Ein wichtiger Aspekt einer guten Schule ist die Transparenz und die Inklusion, also die Teilhabe des späteren Lebenspartners des Hundes am Training. Das Ziel ist, den Beeinträchtigten so weit wie möglich ins Training mit einzubeziehen. Um das zu gewährleisten ist es der Plan barrierefreie Trainingsmöglichkeiten zu schaffen. Ein Gelände auf dem sowohl Rollstuhlfarer als auch blinde Menschen zurechtkommen und sich am Training beteiligen können und das bei jedem Wetter. Es bedarf also Platz an der frischen Lust und in einem überdachten Bereich.

Um mit einem Hund richtig umgehen zu können, ist auch eine theoretische Ausbildung der Halter nötig, auch dafür werden Räume benötigt in denen Unterricht abgehalten werden kann.

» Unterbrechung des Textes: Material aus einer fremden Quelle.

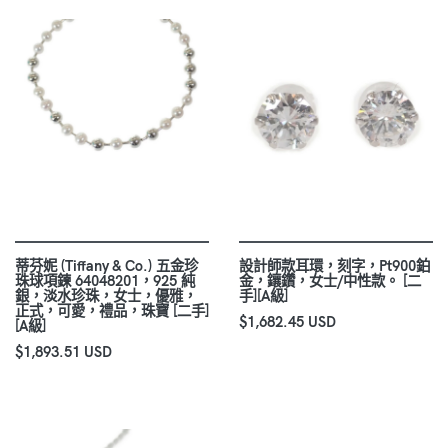
蒂芬妮 (Tiffany & Co.) 五金珍
設計師款耳環，刻字，Pt900鉑
珠球項鍊 64048201，925 純
金，鑲鑽，女士/中性款。 [二
銀，淡水珍珠，女士，優雅，
手][A級]
正式，可愛，禮品，珠寶 [二手]
$1,682.45 USD
[A級]
$1,893.51 USD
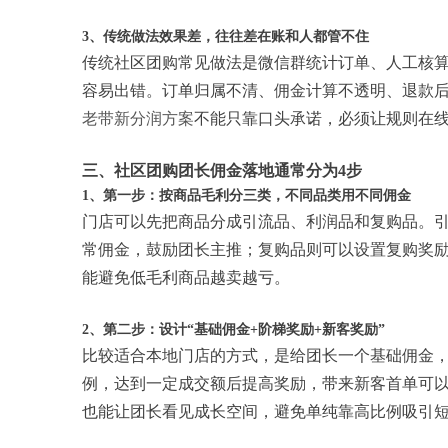
3、传统做法效果差，往往差在账和人都管不住
传统社区团购常见做法是微信群统计订单、人工核
容易出错。订单归属不清、佣金计算不透明、退款
老带新分润方案
不能只靠口头承诺，必须让规则在
三、社区团购团长佣金落地通常分为4步
1、第一步：按商品毛利分三类，不同品类用不同佣金
门店可以先把商品分成引流品、利润品和复购品。
常佣金，鼓励团长主推；复购品则可以设置复购奖
能避免低毛利商品越卖越亏。
2、第二步：设计“基础佣金+阶梯奖励+新客奖励”
比较适合本地门店的方式，是给团长一个基础佣金
例，达到一定成交额后提高奖励，带来新客首单可
也能让团长看见成长空间，避免单纯靠高比例吸引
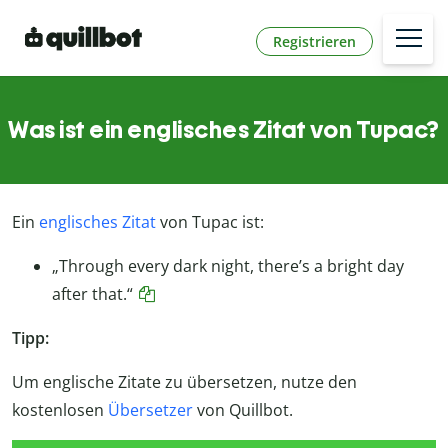
Registrieren
Was ist ein englisches Zitat von Tupac?
Ein
englisches Zitat
von Tupac ist:
„Through every dark night, there’s a bright day
after that.“
Tipp:
Um englische Zitate zu übersetzen, nutze den
kostenlosen
Übersetzer
von Quillbot.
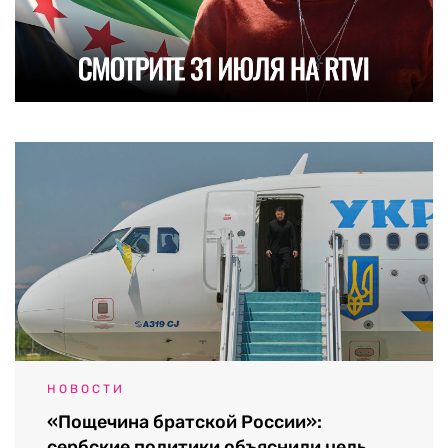
НОВОСТИ
«Пощечина братской России»:
сербские политики объяснили цель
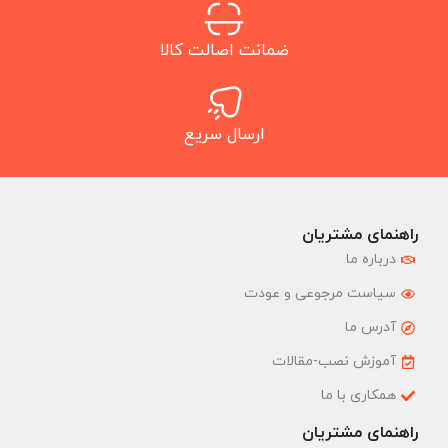
ضمانت اصالت کالا
ارسال سریع
راهنمای مشتریان
درباره ما
سیاست مرجوعی و عودت
آدرس ما
آموزش نصب-مقالات
همکاری با ما
راهنمای مشتریان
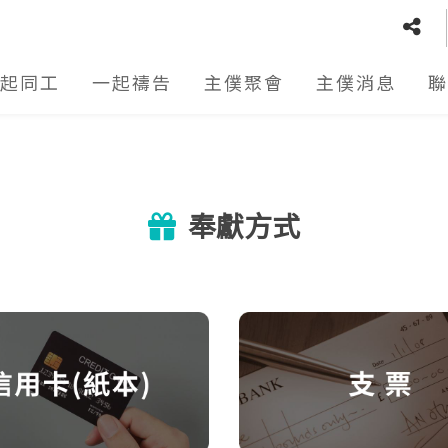
起同工
一起禱告
主僕聚會
主僕消息
聯
奉獻方式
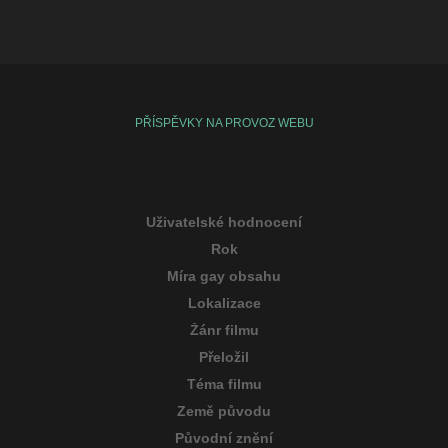
PŘÍSPĚVKY NA PROVOZ WEBU
Uživatelské hodnocení
Rok
Míra gay obsahu
Lokalizace
Žánr filmu
Přeložil
Téma filmu
Země původu
Původní znění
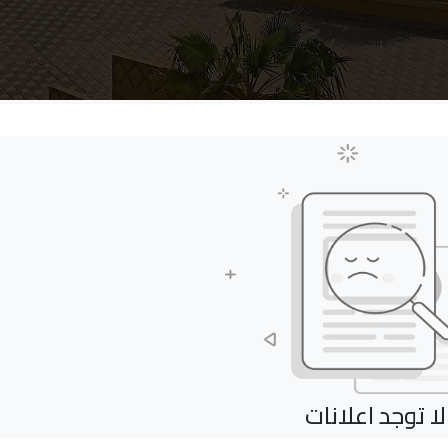
لا توجد اعلانات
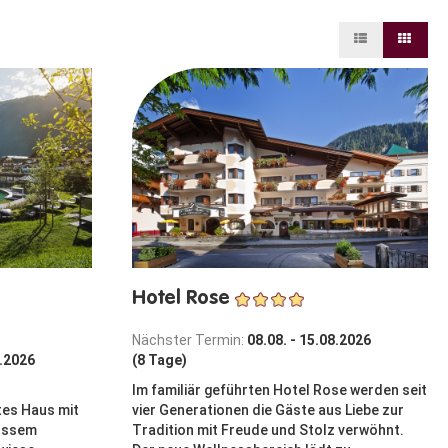
Hotel Rose
Nächster Termin:
08.08. - 15.08.2026
8.2026
(8 Tage)
Im familiär geführten Hotel Rose werden seit
tes Haus mit
vier Generationen die Gäste aus Liebe zur
ossem
Tradition mit Freude und Stolz verwöhnt.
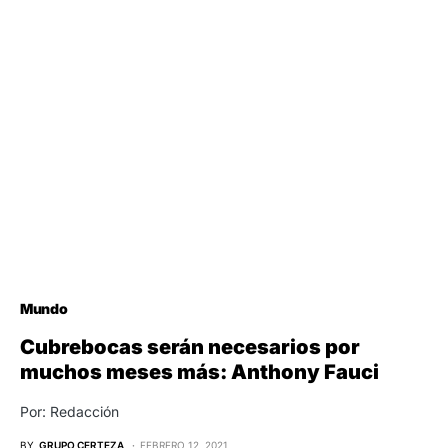
Mundo
Cubrebocas serán necesarios por
muchos meses más: Anthony Fauci
Por: Redacción
BY
GRUPO CERTEZA
FEBRERO 12, 2021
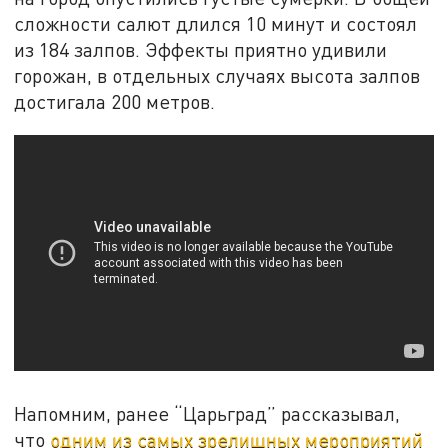
сложности салют длился 10 минут и состоял
из 184 залпов. Эффекты приятно удивили
горожан, в отдельных случаях высота залпов
достигала 200 метров.
Напомним, ранее “Царьград” рассказывал,
что
одним из самых зрелищных мероприятий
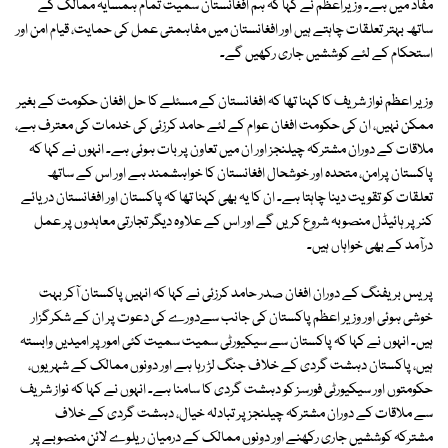
مفاد میں ہے۔ وزیراعظم نے کہا کہ ہم افغانستان سمیت تمام ہمسایہ ممالک کے
ساتھ بہتر تعلقات چاہتے ہیں اور افغانستان میں مفاہمتی عمل کی حمایت، قیام امن اور
استحکام کے لئے کوششیں جاری رکھیں گے۔
وزیر اعظم نواز شریف کا کہنا تھا کہ افغانستان کے مسئلے کا حل افغان حکومت کے بغیر
ممکن نہیں، ان کی حکومت افغان عوام کے لئے حامد کرزئی کی خدمات کی معترف ہے،
ملاقات کے دوران مشترکہ چیلنجز اور ان میں تعاون پر بات ہوئی ہے۔ انہوں نے کہا کہ
پاکستان پرامن، متحدہ اور خوشحال افغانستان کا خواہشمند ہے اور اس کے ساتھ
تعلقات کو تقویت دینا چاہتا ہے۔ ان کا یہ بھی کہنا تھا کہ پاکستان اور افغانستان دریائے
کنر پر ہائیڈل منصوبہ شروع کریں گے اور اس کے علاوہ دیگر تجارتی معاہدوں پر عمل
درآمد کے بھی خواہاں ہیں۔
پریس بریفنگ کے دوران افغان صدر حامد کرزئی نے کہا کہ انہیں پاکستان آکر بہت
خوشی ہوئی اور وزیر اعظم پاکستان کی جانب سےدورے کی دعوت پر ان کے شکرگزار
ہیں۔ انہوں نے کہا کہ پاکستان سے سیکیورٹی سمیت سمیت کئی امور پر امیدیں وابستہ
ہیں، پاکستان دہشت گردی کے خلاف جنگ لڑ رہا ہے اور دونوں ممالک کے شہریوں،
حکومتوں اور سیکیورٹی فورسز کو دہشت گردی کا سامنا ہے۔ انہوں نے کہا کہ نواز شریف
سے ملاقات کے دوران مشترکہ چیلنجز پر تبادلہ خیال، دہشت گردی کے خلاف
مشترکہ کوششیں جاری رکھنے اور دونوں ممالک کے درمیان ریلوے لائن منصوبے پر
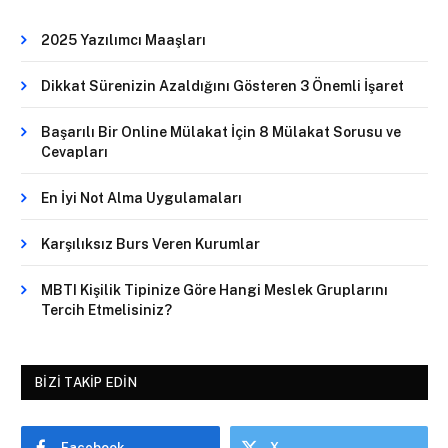
2025 Yazılımcı Maaşları
Dikkat Sürenizin Azaldığını Gösteren 3 Önemli İşaret
Başarılı Bir Online Mülakat İçin 8 Mülakat Sorusu ve
Cevapları
En İyi Not Alma Uygulamaları
Karşılıksız Burs Veren Kurumlar
MBTI Kişilik Tipinize Göre Hangi Meslek Gruplarını
Tercih Etmelisiniz?
BIZI TAKIP EDIN
Facebook
X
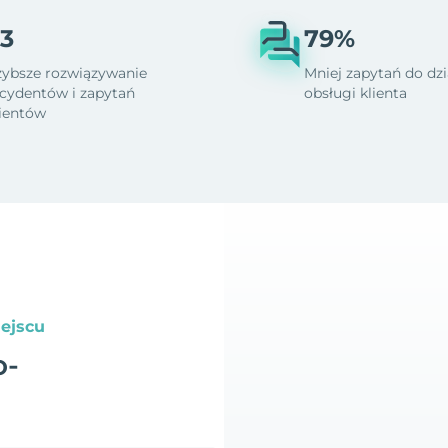
3
79%
zybsze rozwiązywanie
Mniej zapytań do dzi
ncydentów i zapytań
obsługi klienta
lientów
ejscu
o-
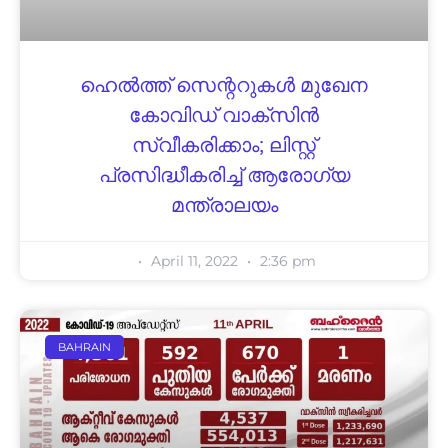
ഹെൽത്ത് സെന്ററുകൾ മുഖേന
കോവിഡ് വാക്‌സിൻ
സ്വീകരിക്കാം; ലിസ്റ്റ്
പ്രസിദ്ധീകരിച്ച് ആരോഗ്യ
മന്ത്രാലയം
April 11, 2022
2:36 pm
BAHRAIN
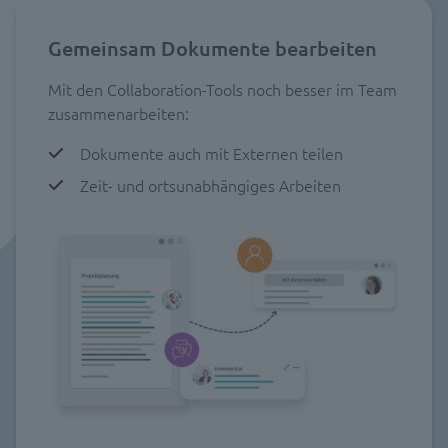
Gemeinsam Dokumente bearbeiten
Mit den Collaboration-Tools noch besser im Team
zusammenarbeiten:
Dokumente auch mit Externen teilen
Zeit- und ortsunabhängiges Arbeiten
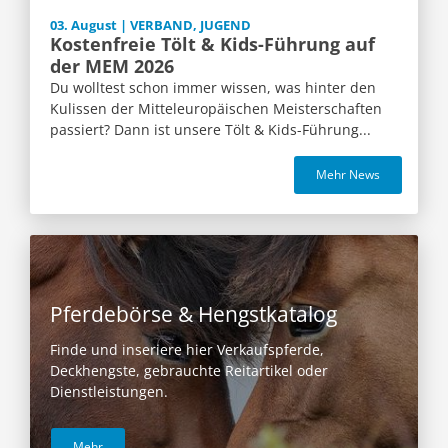
03. August | VERBAND, JUGEND
Kostenfreie Tölt & Kids-Führung auf
der MEM 2026
Du wolltest schon immer wissen, was hinter den
Kulissen der Mitteleuropäischen Meisterschaften
passiert? Dann ist unsere Tölt & Kids-Führung...
Mehr News
Pferdebörse & Hengstkatalog
Finde und inseriere hier Verkaufspferde,
Deckhengste, gebrauchte Reitartikel oder
Dienstleistungen.
Mehr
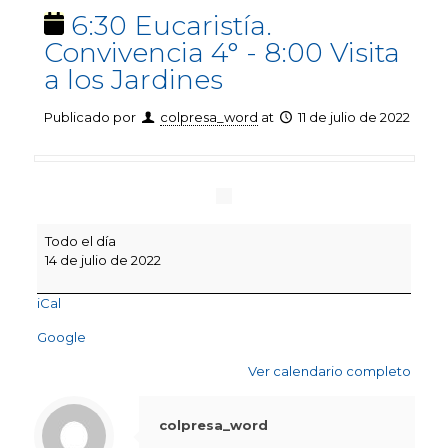
6:30 Eucaristía.
Convivencia 4° - 8:00 Visita
a los Jardines
Publicado por
colpresa_word
at
11 de julio de 2022
6:30
Todo el día
Eucaristía.
14 de julio de 2022
Convivencia
4°
iCal
-
8:00
Google
Visita
a
Ver calendario completo
los
Jardines
colpresa_word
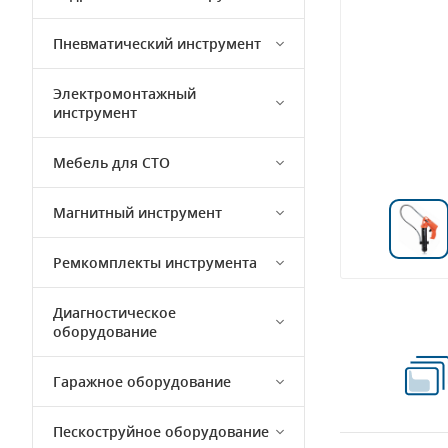
Пневматический инструмент
Электромонтажный
инструмент
Мебель для СТО
Магнитный инструмент
Ремкомплекты инструмента
Диагностическое
оборудование
Гаражное оборудование
Пескоструйное оборудование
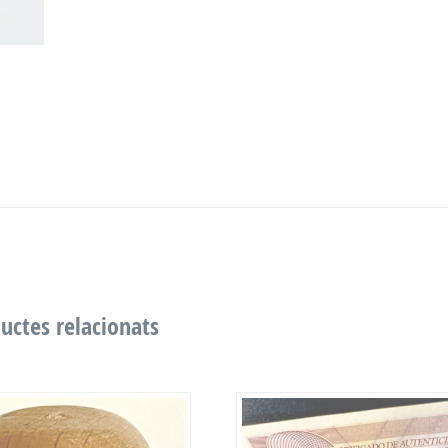
uctes relacionats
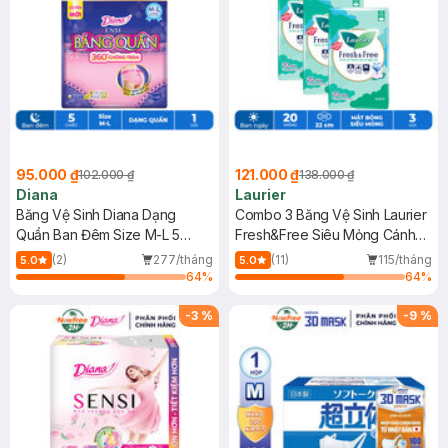
95.000 ₫
121.000 ₫
102.000 ₫
138.000 ₫
Diana
Laurier
Băng Vệ Sinh Diana Dạng
Combo 3 Băng Vệ Sinh Laurier
Quần Ban Đêm Size M-L 5
Fresh&Free Siêu Mỏng Cánh
Chiếc/Gói
20M
(2)
277/tháng
(11)
115/tháng
5.0
5.0
64
%
64
%
-
3
%
-
9
%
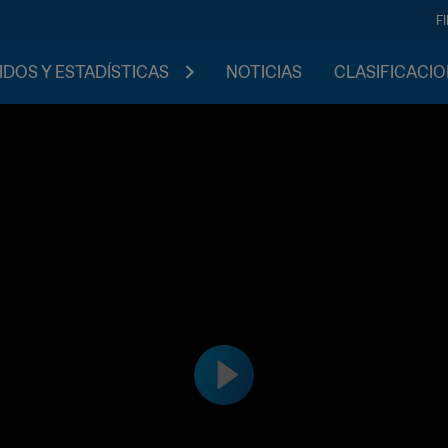
F
IDOS Y ESTADÍSTICAS
NOTICIAS
CLASIFICACI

Ein wichtiger Faktor ist auch die richtige Zusammenführung der Partner. Ich möchte den Teams erst einmal die Möglichkleit geben sich kennenzulernen, bevor sie mit dem Training anfangen. Das sollte in einer positiven Athmosphäre mit Geduld und Zeit geschehen können.

Um all das gewährleisten zu können, ist es mein Wunsch einen Hof aufzubauen auf dem Menschen und Tiere zusammen finden können. Ich möchte einen alten Hof zu einem barrierefreien Ausbildungszentrum für Hunde sowie für Menschen mit und ohne Beeinträchtigung aufbauen.

Die Schule für Menschen ohne Beeinträchtigung soll auch ein finanzieller Pfeiler der Schule sein, der Geld dafür sammelt, Hunde auszubilden für Menschen die sie brauchen sich aber nicht leisten können. Um das Projekt starten zu können, fehlt es mir aber noch ein wenig am nötigen Kapital. Deshalb hoffe ich auf viele Menschen, die den Nutzen dieses Projektes sehen und einen kleinen Beitrag dazu leisten wollen.